# Data supplied
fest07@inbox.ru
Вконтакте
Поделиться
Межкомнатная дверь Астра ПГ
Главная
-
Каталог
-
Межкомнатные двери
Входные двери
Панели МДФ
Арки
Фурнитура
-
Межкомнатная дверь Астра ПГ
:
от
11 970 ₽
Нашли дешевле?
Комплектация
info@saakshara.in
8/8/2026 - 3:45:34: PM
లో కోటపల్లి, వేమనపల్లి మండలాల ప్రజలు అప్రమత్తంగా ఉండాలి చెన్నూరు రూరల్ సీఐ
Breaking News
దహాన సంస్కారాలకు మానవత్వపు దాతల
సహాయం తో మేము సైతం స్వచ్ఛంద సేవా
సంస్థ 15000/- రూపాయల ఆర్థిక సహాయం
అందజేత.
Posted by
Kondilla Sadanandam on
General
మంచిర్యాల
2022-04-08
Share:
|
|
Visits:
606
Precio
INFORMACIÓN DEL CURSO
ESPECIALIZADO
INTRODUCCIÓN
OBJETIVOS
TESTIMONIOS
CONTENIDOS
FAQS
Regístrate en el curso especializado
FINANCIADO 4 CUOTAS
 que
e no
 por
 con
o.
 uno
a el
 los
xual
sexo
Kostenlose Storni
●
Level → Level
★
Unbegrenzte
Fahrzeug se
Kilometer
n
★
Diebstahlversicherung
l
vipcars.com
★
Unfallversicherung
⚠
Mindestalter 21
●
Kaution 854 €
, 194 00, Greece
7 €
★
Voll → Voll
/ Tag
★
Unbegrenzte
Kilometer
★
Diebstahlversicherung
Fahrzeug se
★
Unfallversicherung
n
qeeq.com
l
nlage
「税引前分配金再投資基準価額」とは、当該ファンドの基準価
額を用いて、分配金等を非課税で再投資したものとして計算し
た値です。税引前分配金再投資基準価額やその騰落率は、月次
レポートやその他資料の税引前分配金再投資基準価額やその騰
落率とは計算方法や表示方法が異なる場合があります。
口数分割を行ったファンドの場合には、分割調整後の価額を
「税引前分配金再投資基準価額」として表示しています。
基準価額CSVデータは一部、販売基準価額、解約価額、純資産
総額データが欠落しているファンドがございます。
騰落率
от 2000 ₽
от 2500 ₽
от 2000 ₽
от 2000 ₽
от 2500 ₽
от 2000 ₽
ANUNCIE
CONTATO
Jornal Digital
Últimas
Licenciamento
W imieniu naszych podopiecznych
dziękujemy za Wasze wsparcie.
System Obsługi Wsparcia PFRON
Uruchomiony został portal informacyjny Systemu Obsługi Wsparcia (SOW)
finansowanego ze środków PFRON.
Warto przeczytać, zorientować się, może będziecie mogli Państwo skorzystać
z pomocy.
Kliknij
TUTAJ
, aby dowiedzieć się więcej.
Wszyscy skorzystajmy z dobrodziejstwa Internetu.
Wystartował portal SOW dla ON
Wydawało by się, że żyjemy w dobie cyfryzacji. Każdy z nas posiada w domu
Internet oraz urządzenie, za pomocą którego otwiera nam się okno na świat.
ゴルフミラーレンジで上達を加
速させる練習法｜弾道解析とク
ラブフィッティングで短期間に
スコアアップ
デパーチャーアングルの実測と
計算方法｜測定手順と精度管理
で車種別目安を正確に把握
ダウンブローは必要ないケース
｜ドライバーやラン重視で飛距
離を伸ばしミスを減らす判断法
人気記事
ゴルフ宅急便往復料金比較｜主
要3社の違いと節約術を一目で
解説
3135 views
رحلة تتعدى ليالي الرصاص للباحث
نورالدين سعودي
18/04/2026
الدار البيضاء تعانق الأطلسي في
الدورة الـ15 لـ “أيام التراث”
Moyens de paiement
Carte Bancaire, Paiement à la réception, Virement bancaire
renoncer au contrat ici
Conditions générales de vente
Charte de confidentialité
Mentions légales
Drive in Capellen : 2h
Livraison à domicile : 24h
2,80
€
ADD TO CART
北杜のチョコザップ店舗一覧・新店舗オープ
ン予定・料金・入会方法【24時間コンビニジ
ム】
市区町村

# What to work on
I need every line of the material that includes "Wsparcia", so please copy them out.

# Solution to this problem
System Obsługi Wsparcia PFRON
Uruchomiony został portal informacyjny Systemu Obsługi Wsparcia (SOW)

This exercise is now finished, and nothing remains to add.